The records START
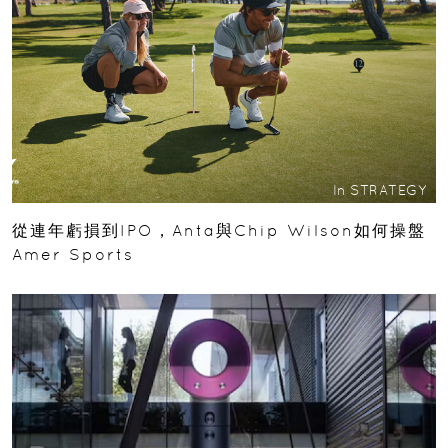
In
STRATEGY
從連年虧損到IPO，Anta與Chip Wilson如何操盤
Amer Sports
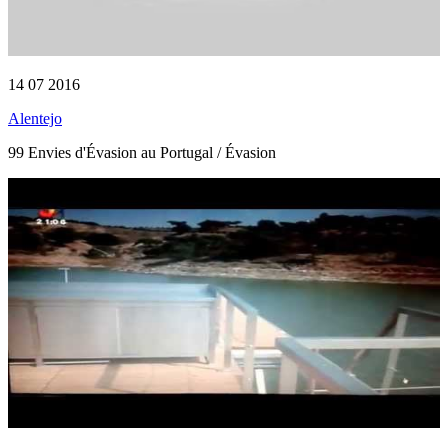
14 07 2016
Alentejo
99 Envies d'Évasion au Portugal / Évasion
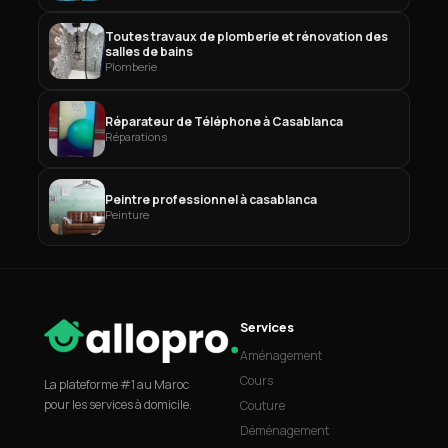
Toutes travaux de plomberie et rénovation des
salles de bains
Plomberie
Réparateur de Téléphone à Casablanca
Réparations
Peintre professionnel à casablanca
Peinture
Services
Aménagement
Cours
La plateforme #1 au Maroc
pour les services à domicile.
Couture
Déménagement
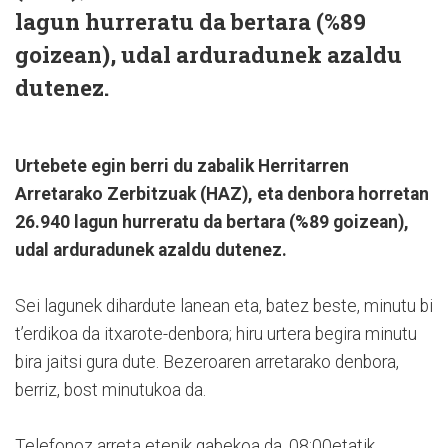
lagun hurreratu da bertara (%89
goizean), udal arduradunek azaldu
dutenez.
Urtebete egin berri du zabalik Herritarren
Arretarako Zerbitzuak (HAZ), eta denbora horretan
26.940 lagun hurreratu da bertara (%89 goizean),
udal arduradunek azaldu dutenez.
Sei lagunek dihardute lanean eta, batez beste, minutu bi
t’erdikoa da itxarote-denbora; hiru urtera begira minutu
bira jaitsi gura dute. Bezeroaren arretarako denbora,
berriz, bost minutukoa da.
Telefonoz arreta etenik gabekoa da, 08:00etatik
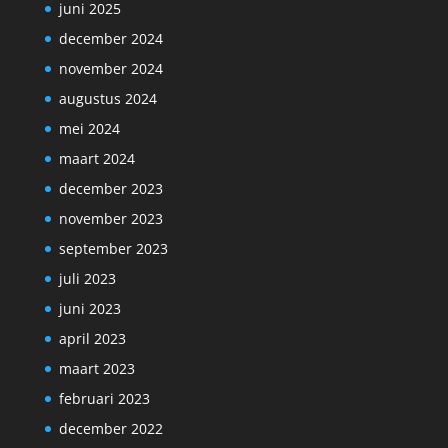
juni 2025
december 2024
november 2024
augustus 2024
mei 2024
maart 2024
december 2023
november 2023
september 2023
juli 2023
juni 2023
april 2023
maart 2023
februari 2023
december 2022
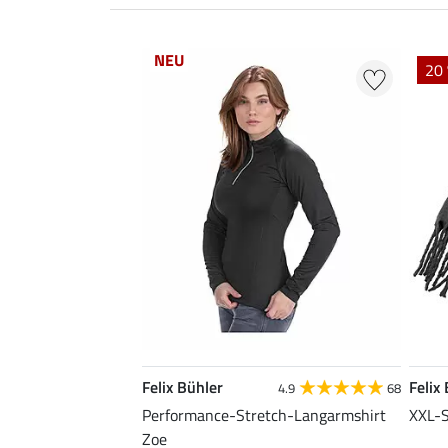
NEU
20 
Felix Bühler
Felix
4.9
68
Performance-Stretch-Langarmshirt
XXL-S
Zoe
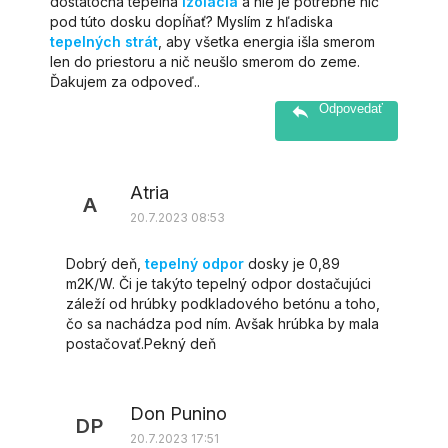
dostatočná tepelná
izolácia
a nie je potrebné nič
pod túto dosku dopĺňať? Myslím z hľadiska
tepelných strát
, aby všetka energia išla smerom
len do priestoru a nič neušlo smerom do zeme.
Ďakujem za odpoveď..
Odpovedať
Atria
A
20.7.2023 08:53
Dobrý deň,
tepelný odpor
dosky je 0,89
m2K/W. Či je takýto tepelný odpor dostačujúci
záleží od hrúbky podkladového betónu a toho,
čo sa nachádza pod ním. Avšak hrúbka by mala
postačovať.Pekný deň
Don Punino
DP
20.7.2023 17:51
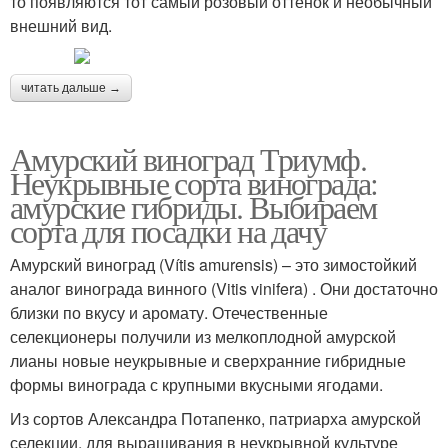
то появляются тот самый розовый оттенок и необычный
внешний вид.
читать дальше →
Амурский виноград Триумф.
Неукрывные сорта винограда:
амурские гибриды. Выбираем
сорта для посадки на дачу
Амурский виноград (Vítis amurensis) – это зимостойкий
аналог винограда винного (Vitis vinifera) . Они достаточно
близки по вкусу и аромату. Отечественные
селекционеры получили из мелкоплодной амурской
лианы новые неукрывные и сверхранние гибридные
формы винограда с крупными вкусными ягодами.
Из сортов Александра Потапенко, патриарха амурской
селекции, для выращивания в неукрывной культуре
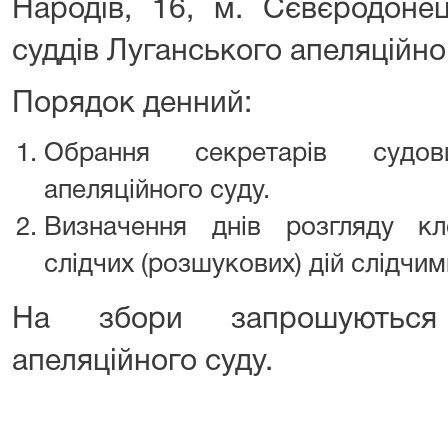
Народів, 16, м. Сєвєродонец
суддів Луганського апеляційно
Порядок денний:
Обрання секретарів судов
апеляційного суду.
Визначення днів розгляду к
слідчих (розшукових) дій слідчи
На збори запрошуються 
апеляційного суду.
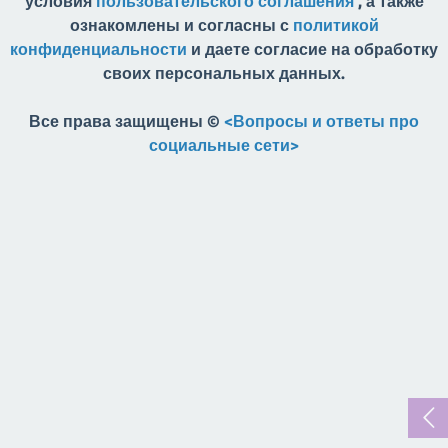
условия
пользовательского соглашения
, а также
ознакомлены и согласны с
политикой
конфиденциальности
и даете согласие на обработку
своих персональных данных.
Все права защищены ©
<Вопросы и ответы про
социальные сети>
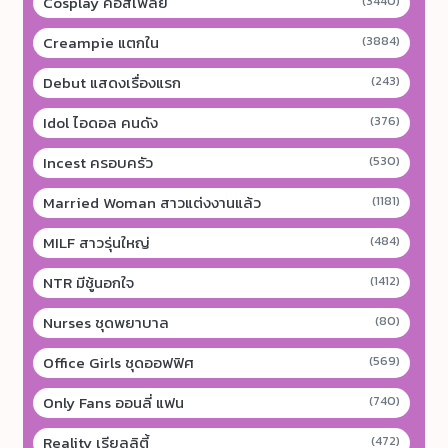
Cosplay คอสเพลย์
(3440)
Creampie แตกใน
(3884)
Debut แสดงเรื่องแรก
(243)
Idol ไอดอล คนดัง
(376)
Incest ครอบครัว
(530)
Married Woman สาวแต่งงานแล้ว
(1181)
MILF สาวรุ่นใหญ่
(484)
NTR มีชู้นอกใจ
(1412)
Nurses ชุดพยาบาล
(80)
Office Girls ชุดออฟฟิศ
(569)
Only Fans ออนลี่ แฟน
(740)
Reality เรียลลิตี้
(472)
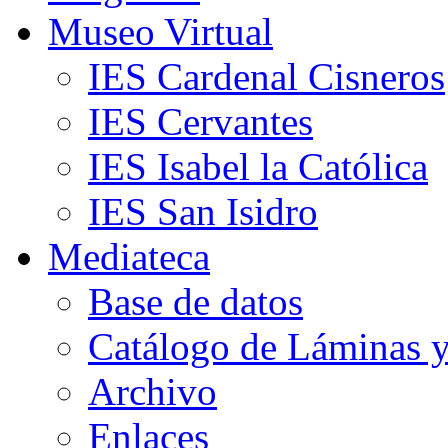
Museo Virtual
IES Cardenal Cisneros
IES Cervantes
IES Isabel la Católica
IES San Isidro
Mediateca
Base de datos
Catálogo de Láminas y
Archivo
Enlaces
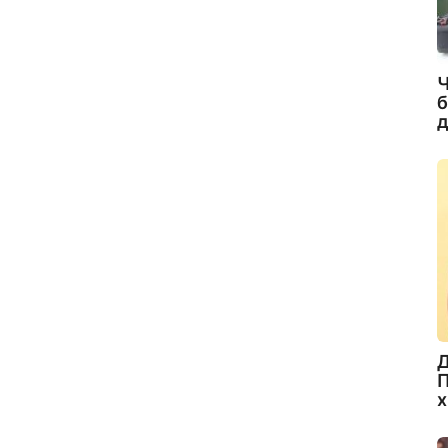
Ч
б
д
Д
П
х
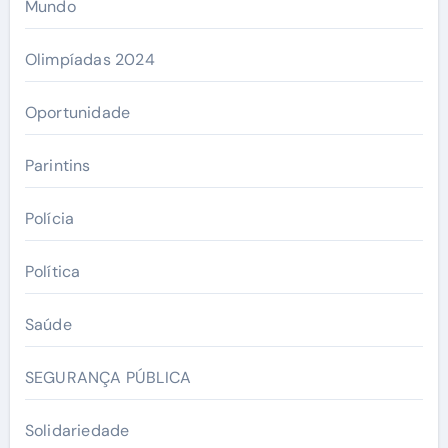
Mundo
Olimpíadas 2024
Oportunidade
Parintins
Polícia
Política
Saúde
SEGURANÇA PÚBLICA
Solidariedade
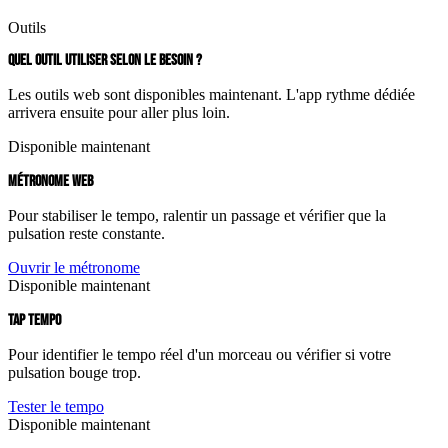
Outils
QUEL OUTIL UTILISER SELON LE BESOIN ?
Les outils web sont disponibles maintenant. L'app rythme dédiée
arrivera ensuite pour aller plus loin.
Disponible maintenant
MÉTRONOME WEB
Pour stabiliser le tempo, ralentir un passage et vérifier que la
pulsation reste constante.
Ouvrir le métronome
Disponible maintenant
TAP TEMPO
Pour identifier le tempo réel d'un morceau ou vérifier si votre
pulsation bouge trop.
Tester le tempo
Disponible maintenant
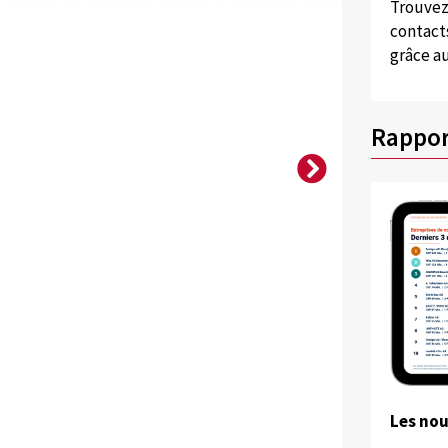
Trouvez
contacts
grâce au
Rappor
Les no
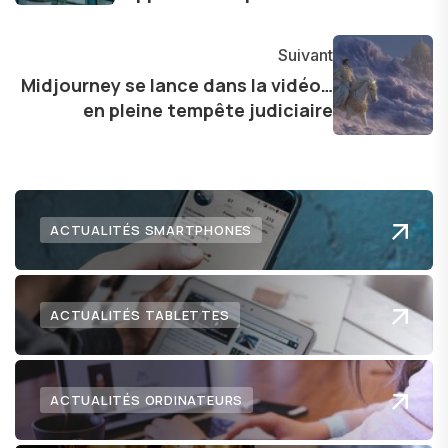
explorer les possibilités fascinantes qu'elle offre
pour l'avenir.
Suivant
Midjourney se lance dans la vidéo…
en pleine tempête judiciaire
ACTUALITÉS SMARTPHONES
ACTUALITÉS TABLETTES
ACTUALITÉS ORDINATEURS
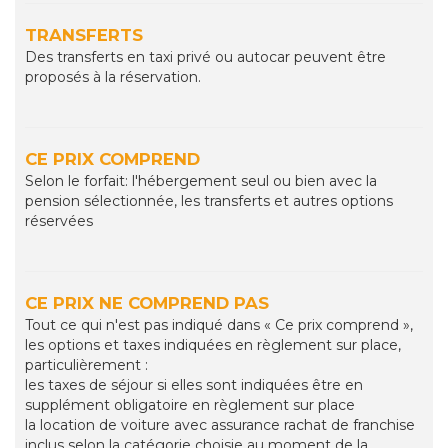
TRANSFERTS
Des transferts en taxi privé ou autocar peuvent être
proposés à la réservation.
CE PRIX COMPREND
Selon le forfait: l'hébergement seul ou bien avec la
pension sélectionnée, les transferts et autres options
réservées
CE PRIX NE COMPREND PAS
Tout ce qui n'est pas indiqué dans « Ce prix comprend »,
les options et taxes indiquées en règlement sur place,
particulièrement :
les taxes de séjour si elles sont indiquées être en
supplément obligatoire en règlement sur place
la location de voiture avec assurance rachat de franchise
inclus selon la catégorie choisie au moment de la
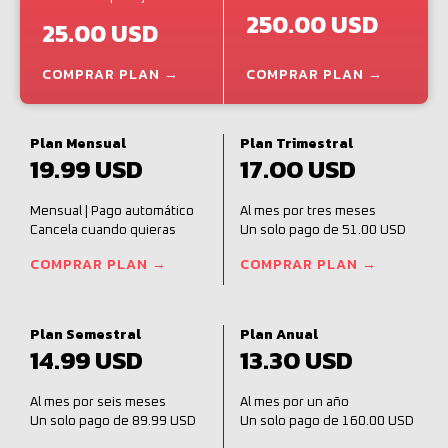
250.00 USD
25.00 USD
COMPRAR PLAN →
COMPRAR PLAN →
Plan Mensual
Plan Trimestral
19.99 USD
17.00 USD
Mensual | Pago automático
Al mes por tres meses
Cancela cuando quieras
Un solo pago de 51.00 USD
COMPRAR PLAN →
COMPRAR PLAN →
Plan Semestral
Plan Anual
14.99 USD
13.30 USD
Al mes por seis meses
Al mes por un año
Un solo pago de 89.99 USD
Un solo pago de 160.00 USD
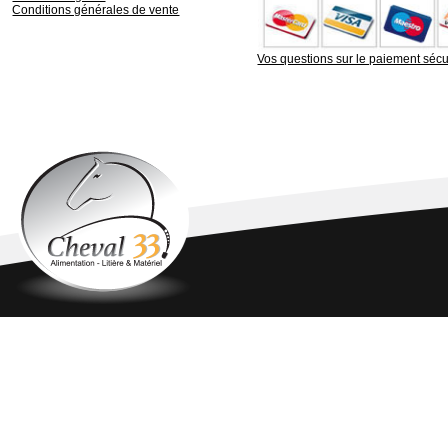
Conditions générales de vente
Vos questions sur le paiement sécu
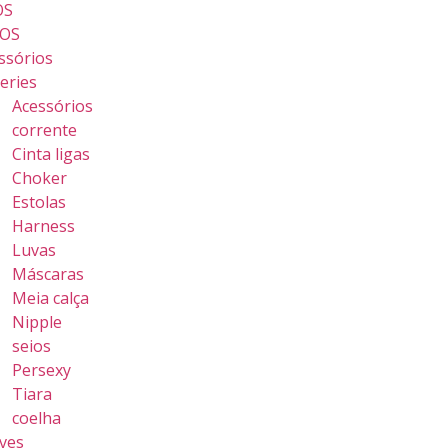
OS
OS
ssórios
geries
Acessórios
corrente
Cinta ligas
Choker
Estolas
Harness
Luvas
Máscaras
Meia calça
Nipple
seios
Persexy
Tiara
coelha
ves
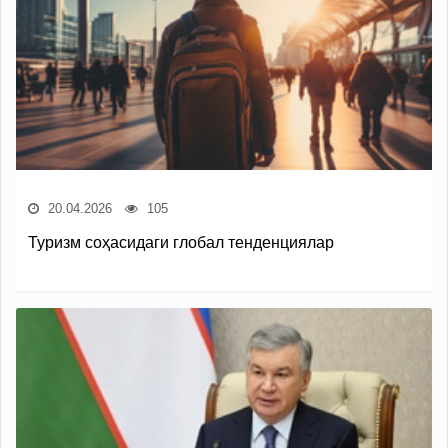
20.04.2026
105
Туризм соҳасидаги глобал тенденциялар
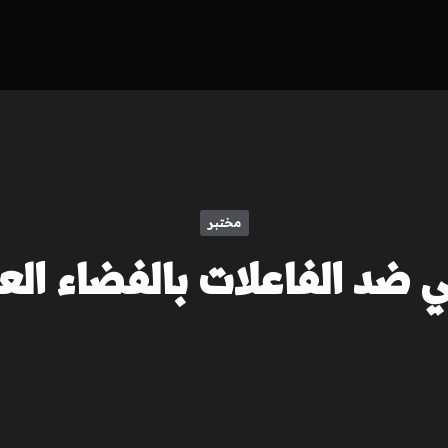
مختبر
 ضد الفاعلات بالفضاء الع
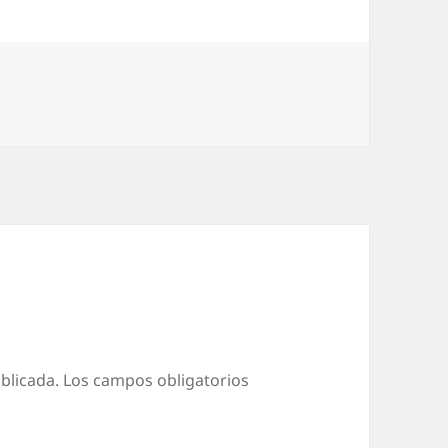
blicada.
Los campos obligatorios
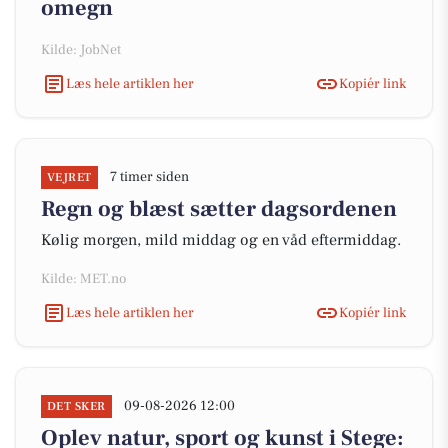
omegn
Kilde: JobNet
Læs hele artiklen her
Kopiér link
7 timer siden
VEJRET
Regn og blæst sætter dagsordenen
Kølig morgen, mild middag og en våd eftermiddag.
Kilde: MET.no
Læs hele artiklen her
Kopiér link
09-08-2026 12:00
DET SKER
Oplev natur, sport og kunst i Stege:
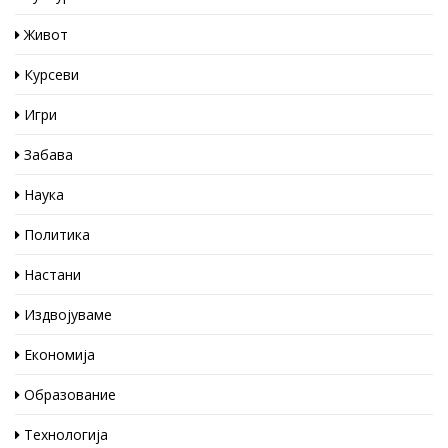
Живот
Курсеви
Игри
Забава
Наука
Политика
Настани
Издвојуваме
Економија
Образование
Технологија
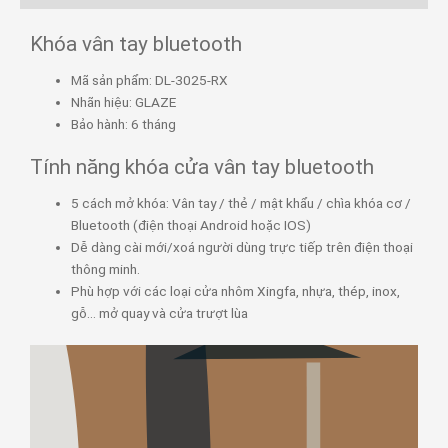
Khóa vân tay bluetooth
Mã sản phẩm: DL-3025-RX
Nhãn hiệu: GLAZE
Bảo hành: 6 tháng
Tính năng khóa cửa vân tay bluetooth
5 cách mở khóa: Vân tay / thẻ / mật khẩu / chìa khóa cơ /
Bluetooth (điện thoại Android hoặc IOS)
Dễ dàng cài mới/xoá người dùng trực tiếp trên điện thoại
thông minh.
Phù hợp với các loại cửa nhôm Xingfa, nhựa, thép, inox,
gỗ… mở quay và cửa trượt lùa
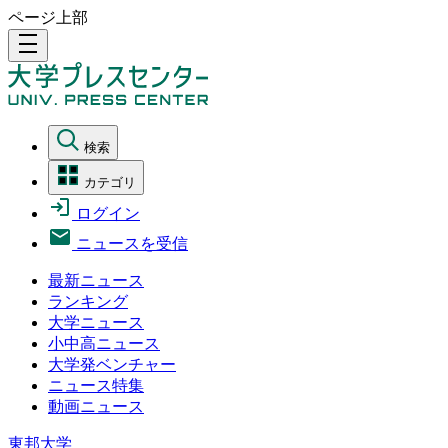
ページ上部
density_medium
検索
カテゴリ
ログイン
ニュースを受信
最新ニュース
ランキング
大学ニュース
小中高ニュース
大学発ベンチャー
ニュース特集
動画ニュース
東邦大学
The records END
Task item:
Before you return the listing, strip out its pictures; all else must match exactly.

Response to this exercise:
In
STRATEGY
從連年虧損到IPO，Anta與Chip Wilson如何操盤
Amer Sports
14 07 2016
Alentejo
99 Envies d'Évasion au Portugal / Évasion
Toutes travaux de plomberie et rénovation des
salles de bains
Plomberie
Réparateur de Téléphone à Casablanca
Réparations
Peintre professionnel à casablanca
Peinture
Services
Aménagement
Cours
La plateforme #1 au Maroc
pour les services à domicile.
Couture
Déménagement
lagun hurreratu da bertara (%89
goizean), udal arduradunek azaldu
dutenez.
Urtebete egin berri du zabalik Herritarren
Arretarako Zerbitzuak (HAZ), eta denbora horretan
26.940 lagun hurreratu da bertara (%89 goizean),
udal arduradunek azaldu dutenez.
Sei lagunek dihardute lanean eta, batez beste, minutu bi
t’erdikoa da itxarote-denbora; hiru urtera begira minutu
bira jaitsi gura dute. Bezeroaren arretarako denbora,
berriz, bost minutukoa da.
Telefonoz arreta etenik gabekoa da, 08:00etatik
juni 2025
december 2024
november 2024
augustus 2024
mei 2024
maart 2024
december 2023
november 2023
september 2023
juli 2023
juni 2023
april 2023
maart 2023
februari 2023
december 2022
NEU
20 
Felix Bühler
Felix
4.9
68
Performance-Stretch-Langarmshirt
XXL-S
Zoe
dostatočná tepelná
izolácia
a nie je potrebné nič
pod túto dosku dopĺňať? Myslím z hľadiska
tepelných strát
, aby všetka energia išla smerom
len do priestoru a nič neušlo smerom do zeme.
Ďakujem za odpoveď..
Odpovedať
Atria
A
20.7.2023 08:53
Dobrý deň,
tepelný odpor
dosky je 0,89
m2K/W. Či je takýto tepelný odpor dostačujúci
záleží od hrúbky podkladového betónu a toho,
čo sa nachádza pod ním. Avšak hrúbka by mala
postačovať.Pekný deň
Don Punino
DP
20.7.2023 17:51
то появляются тот самый розовый оттенок и необычный
внешний вид.
читать дальше →
Амурский виноград Триумф.
Неукрывные сорта винограда:
амурские гибриды. Выбираем
сорта для посадки на дачу
Амурский виноград (Vítis amurensis) – это зимостойкий
аналог винограда винного (Vitis vinifera) . Они достаточно
близки по вкусу и аромату. Отечественные
селекционеры получили из мелкоплодной амурской
лианы новые неукрывные и сверхранние гибридные
формы винограда с крупными вкусными ягодами.
Из сортов Александра Потапенко, патриарха амурской
селекции, для выращивания в неукрывной культуре
Народів, 16, м. Сєвєродонец
суддів Луганського апеляційно
Порядок денний:
Обрання секретарів судов
апеляційного суду.
Визначення днів розгляду к
слідчих (розшукових) дій слідчи
На збори запрошуються 
апеляційного суду.
условия
пользовательского соглашения
, а также
ознакомлены и согласны с
политикой
конфиденциальности
и даете согласие на обработку
своих персональных данных.
Все права защищены ©
<Вопросы и ответы про
социальные сети>
Cosplay คอสเพลย์
(3440)
Creampie แตกใน
(3884)
Debut แสดงเรื่องแรก
(243)
Idol ไอดอล คนดัง
(376)
Incest ครอบครัว
(530)
Married Woman สาวแต่งงานแล้ว
(1181)
MILF สาวรุ่นใหญ่
(484)
NTR มีชู้นอกใจ
(1412)
Nurses ชุดพยาบาล
(80)
Office Girls ชุดออฟฟิศ
(569)
Only Fans ออนลี่ แฟน
(740)
Reality เรียลลิตี้
(472)
Museo Virtual
IES Cardenal Cisneros
IES Cervantes
IES Isabel la Católica
IES San Isidro
Mediateca
Base de datos
Catálogo de Láminas y
Archivo
Enlaces
Ч
б
д
Д
П
х
Mundo
Olimpíadas 2024
Oportunidade
Parintins
Polícia
Política
Saúde
SEGURANÇA PÚBLICA
Solidariedade
Outils
QUEL OUTIL UTILISER SELON LE BESOIN ?
Les outils web sont disponibles maintenant. L'app rythme dédiée
arrivera ensuite pour aller plus loin.
Disponible maintenant
MÉTRONOME WEB
Pour stabiliser le tempo, ralentir un passage et vérifier que la
pulsation reste constante.
Ouvrir le métronome
Disponible maintenant
TAP TEMPO
Pour identifier le tempo réel d'un morceau ou vérifier si votre
pulsation bouge trop.
Tester le tempo
Disponible maintenant
Trouvez
contacts
grâce au
Rappor
Les no
explorer les possibilités fascinantes qu'elle offre
pour l'avenir.
Suivant
Midjourney se lance dans la vidéo…
en pleine tempête judiciaire
ACTUALITÉS SMARTPHONES
ACTUALITÉS TABLETTES
ACTUALITÉS ORDINATEURS
TRANSFERTS
Des transferts en taxi privé ou autocar peuvent être
proposés à la réservation.
CE PRIX COMPREND
Selon le forfait: l'hébergement seul ou bien avec la
pension sélectionnée, les transferts et autres options
réservées
CE PRIX NE COMPREND PAS
Tout ce qui n'est pas indiqué dans « Ce prix comprend »,
les options et taxes indiquées en règlement sur place,
particulièrement :
les taxes de séjour si elles sont indiquées être en
supplément obligatoire en règlement sur place
la location de voiture avec assurance rachat de franchise
inclus selon la catégorie choisie au moment de la
250.00 USD
25.00 USD
COMPRAR PLAN →
COMPRAR PLAN →
Plan Mensual
Plan Trimestral
19.99 USD
17.00 USD
Mensual | Pago automático
Al mes por tres meses
Cancela cuando quieras
Un solo pago de 51.00 USD
COMPRAR PLAN →
COMPRAR PLAN →
Plan Semestral
Plan Anual
14.99 USD
13.30 USD
Al mes por seis meses
Al mes por un año
Un solo pago de 89.99 USD
Un solo pago de 160.00 USD
Conditions générales de vente
Vos questions sur le paiement sécu
OS
OS
ssórios
geries
Acessórios
corrente
Cinta ligas
Choker
Estolas
Harness
Luvas
Máscaras
Meia calça
Nipple
seios
Persexy
Tiara
coelha
ves
20.04.2026
105
Туризм соҳасидаги глобал тенденциялар
مختبر
 ضد الفاعلات بالفضاء الع
blicada.
Los campos obligatorios
omegn
Kilde: JobNet
Læs hele artiklen her
Kopiér link
7 timer siden
VEJRET
Regn og blæst sætter dagsordenen
Kølig morgen, mild middag og en våd eftermiddag.
Kilde: MET.no
Læs hele artiklen her
Kopiér link
09-08-2026 12:00
DET SKER
Oplev natur, sport og kunst i Stege:
Живот
Курсеви
Игри
Забава
Наука
Политика
Настани
Издвојуваме
Економија
Образование
Технологија
Khóa vân tay bluetooth
Mã sản phẩm: DL-3025-RX
Nhãn hiệu: GLAZE
Bảo hành: 6 tháng
Tính năng khóa cửa vân tay bluetooth
5 cách mở khóa: Vân tay / thẻ / mật khẩu / chìa khóa cơ /
Bluetooth (điện thoại Android hoặc IOS)
Dễ dàng cài mới/xoá người dùng trực tiếp trên điện thoại
thông minh.
Phù hợp với các loại cửa nhôm Xingfa, nhựa, thép, inox,
gỗ… mở quay và cửa trượt lùa
ページ上部
density_medium
検索
カテゴリ
ログイン
ニュースを受信
最新ニュース
ランキング
大学ニュース
小中高ニュース
大学発ベンチャー
ニュース特集
動画ニュース
東邦大学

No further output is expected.